If mercury is a metal,why does it filch a fluid form.?
Answers:
All metals take a liquid form if you heat up them up a bit. Mercury just goes fluid with less warm than the others.
I won't fib, because I honestly don't know why it is a liquid.
But you are wrong when you assume metlas are always solid, There are 5 metals that are found as juice at or near room temperature
Mercury, Caesium, francium, gallium, and rubidium, Bromine which is a non-metal is also found as a soft.
Like I said i'm not sure why, but some elements are found in liquid forms for no adjectives reason its jsut the way things are.
It's melted. Mercury's melting point is -38.83 °C. Mercury is one of five metals that are soft at or near room temperature and pressure. The others are the metals caesium, francium, gallium, and rubidium, and the non-metal bromine. Source(s): http://en.wikipedia.org/wiki/Mercury_(el…
All metals become liquid at some temperature and pressure. Hg basically happens to be liquid at room heat and atmospheric pressure.

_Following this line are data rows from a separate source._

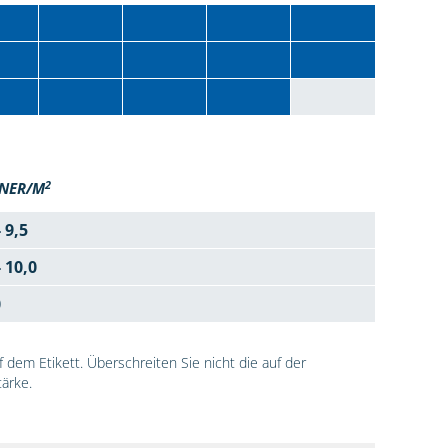
2
NER/M
- 9,5
- 10,0
0
dem Etikett. Überschreiten Sie nicht die auf der
ärke.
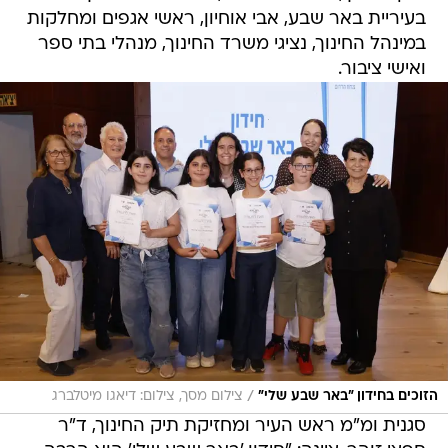
בעיריית באר שבע, אבי אוחיון, ראשי אגפים ומחלקות
במינהל החינוך, נציגי משרד החינוך, מנהלי בתי ספר
ואישי ציבור.
/
הזוכים בחידון "באר שבע שלי"
צילום מסך, צילום: דיאגו מיטלברג
סגנית ומ"מ ראש העיר ומחזיקת תיק החינוך, ד"ר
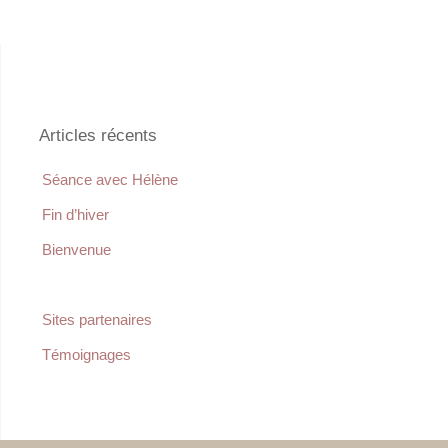
Articles récents
Séance avec Hélène
Fin d’hiver
Bienvenue
Sites partenaires
Témoignages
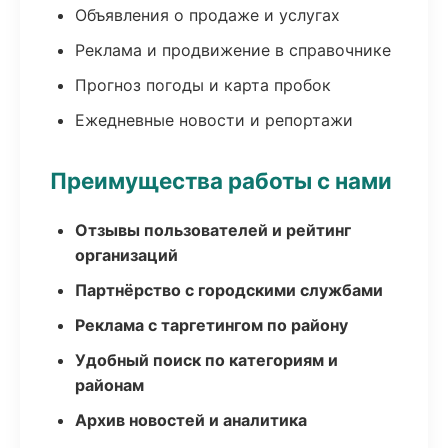
Объявления о продаже и услугах
Реклама и продвижение в справочнике
Прогноз погоды и карта пробок
Ежедневные новости и репортажи
Преимущества работы с нами
Отзывы пользователей и рейтинг
организаций
Партнёрство с городскими службами
Реклама с таргетингом по району
Удобный поиск по категориям и
районам
Архив новостей и аналитика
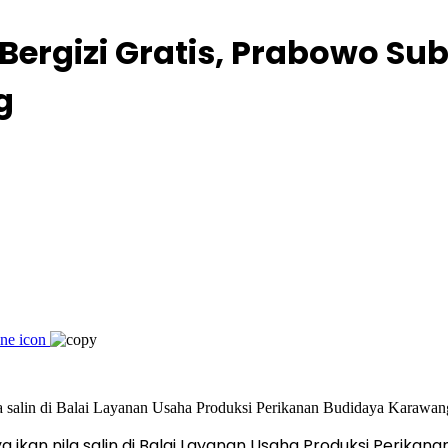
Bergizi Gratis, Prabowo S
g
 ikan nila salin di Balai Layanan Usaha Produksi Perika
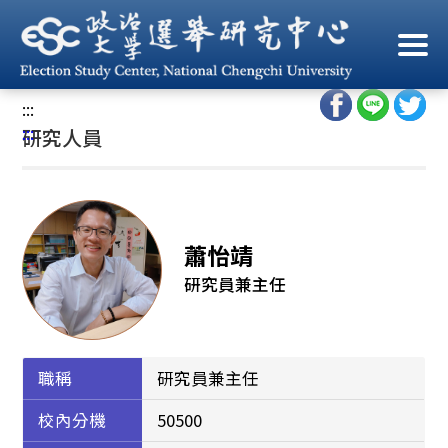
跳
到
首頁
/
中心人員
/
研究人員
主
要
:::
內
:::
研究人員
容
區
塊
蕭怡靖
研究員兼主任
職稱
研究員兼主任
校內分機
50500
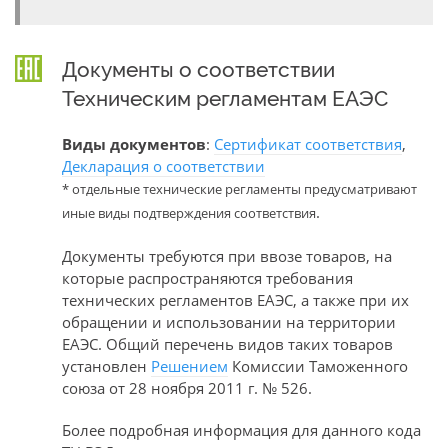
Документы о соответствии
Техническим регламентам ЕАЭС
Виды документов
:
Сертификат соответствия
,
Декларация о соответствии
* отдельные технические регламенты предусматривают
.
иные виды подтверждения соответствия
Документы требуются при ввозе товаров, на
которые распространяются требования
технических регламентов ЕАЭС, а также при их
обращении и использовании на территории
ЕАЭС. Общий перечень видов таких товаров
установлен
Решением
Комиссии Таможенного
союза от 28 ноября 2011 г. № 526.
Более подробная информация для данного кода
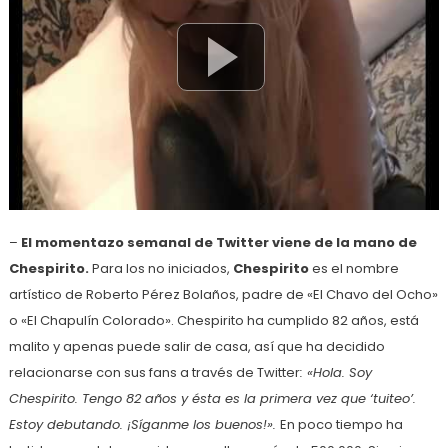
–
El momentazo semanal de Twitter viene de la mano de
Chespirito.
Para los no iniciados,
Chespirito
es el nombre
artístico de Roberto Pérez Bolaños, padre de «El Chavo del Ocho»
o «El Chapulín Colorado». Chespirito ha cumplido 82 años, está
malito y apenas puede salir de casa, así que ha decidido
relacionarse con sus fans a través de Twitter
: «Hola. Soy
Chespirito. Tengo 82 años y ésta es la primera vez que ‘tuiteo’.
Estoy debutando. ¡Síganme los buenos!».
En poco tiempo ha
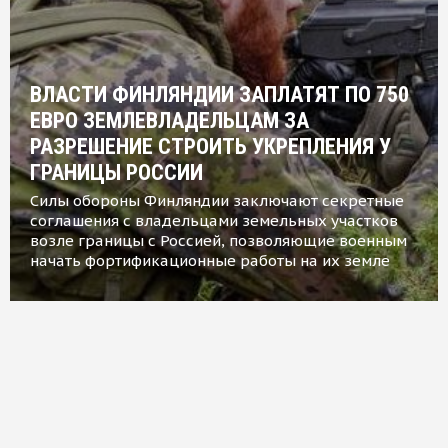
ВЛАСТИ ФИНЛЯНДИИ ЗАПЛАТЯТ ПО 750
ЕВРО ЗЕМЛЕВЛАДЕЛЬЦАМ ЗА
РАЗРЕШЕНИЕ СТРОИТЬ УКРЕПЛЕНИЯ У
ГРАНИЦЫ РОССИИ
Силы обороны Финляндии заключают секретные
соглашения с владельцами земельных участков
возле границы с Россией, позволяющие военным
начать фортификационные работы на их земле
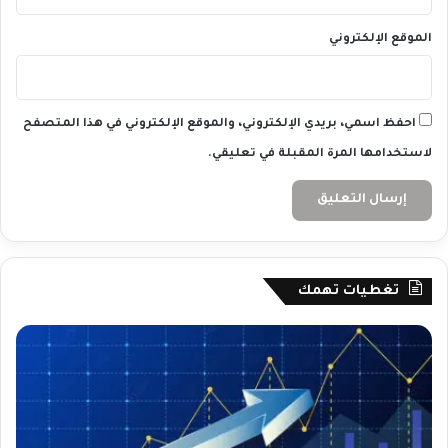
الموقع الإلكتروني
احفظ اسمي، بريدي الإلكتروني، والموقع الإلكتروني في هذا المتصفح
لاستخدامها المرة المقبلة في تعليقي.
تغطيات تهمك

It will solidify at 234.32 K
(-38.83 °C, -37.89 °F) Source(s): http://en.wikipedia.org/wiki/Mercury_(el…
other metals can be juice
i.e gold, silver.....
because room temperature is above its melting point.
Simply because you are exposed to it surrounded by its liquid state. The melting point of Mercury is -38.87 o C. That's why you can't use mercury termometers below -38°C...... And above -38°C, it's duplicate as a melted ice cube.... solution!